When we were growing up, it seemed like every gangster movie featured suitcases stuffed with cash. These days, action flicks are more likely to feature geeks with laptops authorising money transfers. From mobile money to paywave to cryptocurrencies, our economy is going cashless.

Yet there’s one area where cash is making a comeback: international remittances. When migrant workers want to send money abroad to support their families, they often find that the cheapest way to do it is to pack the cash into a suitcase and take it with them on the plane.

This is, to put it mildly, nuts. Travel is stressful enough without having to worry about a suitcase containing thousands of dollars of hard-earned money. Yet in our community forums on this issue, we’ve heard from Pacific Islanders, Filipinos and Africans about their experiences carrying cash overseas. Even aid agencies are affected.

One reason people are carrying cash is that international money transfers cost too much. According to one analysis, the past decade has seen big banks quadruple the amount they charge for transferring money overseas. Despite a 2014 commitment by the world’s 20 largest economies to reduce the cost of foreign exchange, the problem seems to be getting worse.

Complaining that big banks overcharge can sometimes sound like saying that a day at the beach leaves sand in your car. But being squeezed for financial services shouldn’t be an inevitability.

Remittances present special problems because it’s often hard to figure out the true fee. All too often, banks will tell their customers the flat dollar amount, but won’t fess up to how much they’re making from the exchange rate. One possible solution would be for all institutions to offer ‘full fee transparency’. That’s where they tell customers the total cost of transferring money: both the flat fee and the exchange rate margin. 

Full fee transparency uses the benchmark of the ‘mid-market rate’: the exchange rate you find on Google Finance or Yahoo Finance. Right now, there’s a massive difference across providers. Want to transfer $1000 into Philippine pesos? A high-cost provider will charge $50 more than a low-cost provider. That’s $50 which is coming out of the pockets of first-generation and second-generation migrants, who simply want to provide their overseas relatives with better lives.

Yet when our colleague Matt Thistlethwaite quizzed major bank CEOs about the issue recently, they were shockingly ill-informed. Asked about international transfer fees, one bank boss said ‘Well, I believe that we fully disclose what we do.’ But as Thistlethwaite pointed out, the bank’s website neglected to mention the exchange rate mark-up. Misleadingly, it told customers ‘when transferring money overseas by the internet, we charge a fee of $20’.

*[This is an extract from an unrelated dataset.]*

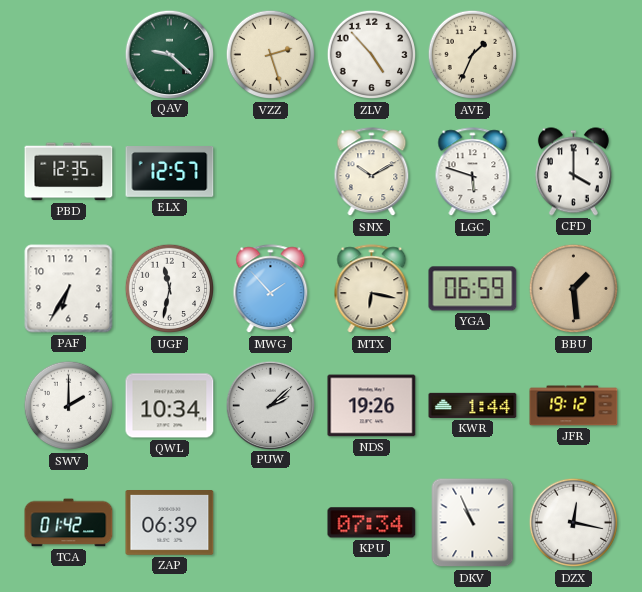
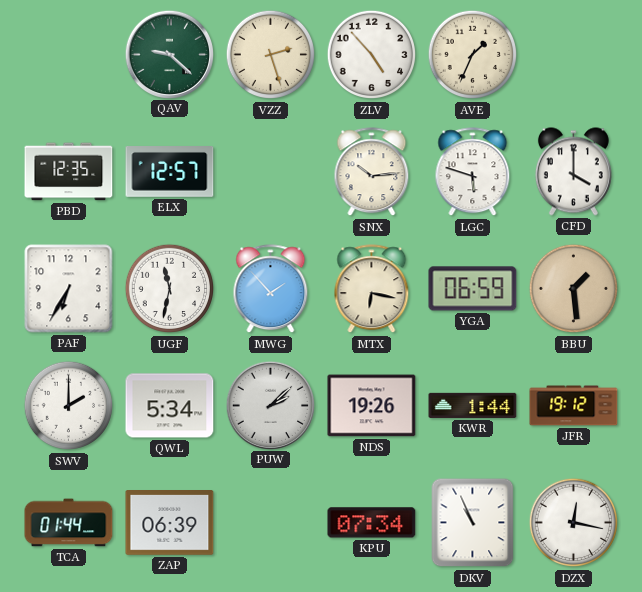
SNX: 10:10 -> 10:14
QWL: 10:34 -> 5:34
TCA: 01:42 -> 01:44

It’s hard to have a competitive market when customers don’t know what prices they’re paying. That’s why Labor is considering a policy of full fee transparency, in which customers are told the all-inclusive cost of sending money overseas. Like mortgage comparison rates, full fee transparency would make it easier for customers to do an apples-to- apples comparison, and quickly find out who’s offering the best deal. That might be a major bank, or a non-bank provider such as Transferwise, WorldFirst or TorFX.

At the same time, we’re seriously looking at whether financial firms should be able to get away with duping customers into thinking the flat fee is the whole fee. Among the worst offenders are firms that offer to transfer money with ‘zero fees’, but then turn around and offer a lousy exchange rate.

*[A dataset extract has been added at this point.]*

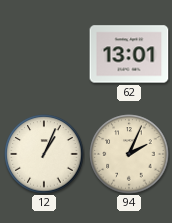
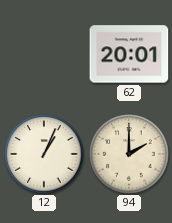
62: 13:01 -> 20:01
94: 2:04 -> 2:00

Misleading customers is bad enough at the best of times – but those sending remittances may not have as much formal education, and might speak English as their second language. Confusing disadvantaged customers into overpaying for remittances strikes us as exceptionally poor corporate behaviour.

International money transfer isn’t a simple area of policy. Financial institutions are rightly worried about ensuring that money doesn’t finance global crime. But there’s no reason why financial firms can’t maintain high standards of accountability, while also being honest with customers about the true price of sending money abroad.

When people send money to their family in developing countries, they help to reduce inequality in the world. Over recent years, Australia’s aid budget has been cut by about one-third, to $4 billion. By contrast, our remittances now amount to $16 billion. Not all of this money goes to developing nations, but Australian remittance flows include $2 billion to India and $1 billion to the Philippines.

Remittance flows have been shown to be particularly important at times of crisis. When countries are hit with droughts, wars or famines, remittances can be crucial in reducing the number of people who lose their lives.

Remittance transparency should help bring some much-needed competitive pressure into one of the most opaque and confusing parts of customer banking.

It might end up costing the big banks a few bucks on their bottom line. But if that money helps feed a child in a developing country, we reckon it’s a price worth paying.

Tony Burke is the Shadow Minister for Citizenship and Multicultural Australia. Andrew Leigh is the Shadow Assistant Treasurer and Shadow Minister for Competition. They are holding a forum in Melbourne today on the issue of remittances.